(Extracted data entries)
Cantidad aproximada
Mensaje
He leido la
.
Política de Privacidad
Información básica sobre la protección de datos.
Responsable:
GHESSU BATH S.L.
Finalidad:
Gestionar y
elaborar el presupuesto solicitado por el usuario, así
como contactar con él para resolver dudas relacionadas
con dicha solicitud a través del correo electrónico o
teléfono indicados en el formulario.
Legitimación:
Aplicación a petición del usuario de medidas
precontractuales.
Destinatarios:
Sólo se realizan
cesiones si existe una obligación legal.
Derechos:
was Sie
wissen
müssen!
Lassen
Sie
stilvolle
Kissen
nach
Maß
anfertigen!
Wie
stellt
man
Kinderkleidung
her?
* * *
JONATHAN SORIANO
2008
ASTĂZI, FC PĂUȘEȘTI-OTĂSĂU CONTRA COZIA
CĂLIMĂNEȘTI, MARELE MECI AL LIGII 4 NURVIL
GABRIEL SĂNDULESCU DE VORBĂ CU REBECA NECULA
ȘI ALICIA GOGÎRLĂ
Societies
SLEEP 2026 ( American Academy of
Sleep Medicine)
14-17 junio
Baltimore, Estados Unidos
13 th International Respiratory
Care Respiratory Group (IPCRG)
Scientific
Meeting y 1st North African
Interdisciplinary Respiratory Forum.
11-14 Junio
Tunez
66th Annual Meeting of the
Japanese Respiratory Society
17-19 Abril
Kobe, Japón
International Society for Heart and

Problem details => Within the entries above, find every line where the string "Society" occurs, and copy it.

Written solution =>
Japanese Respiratory Society
International Society for Heart and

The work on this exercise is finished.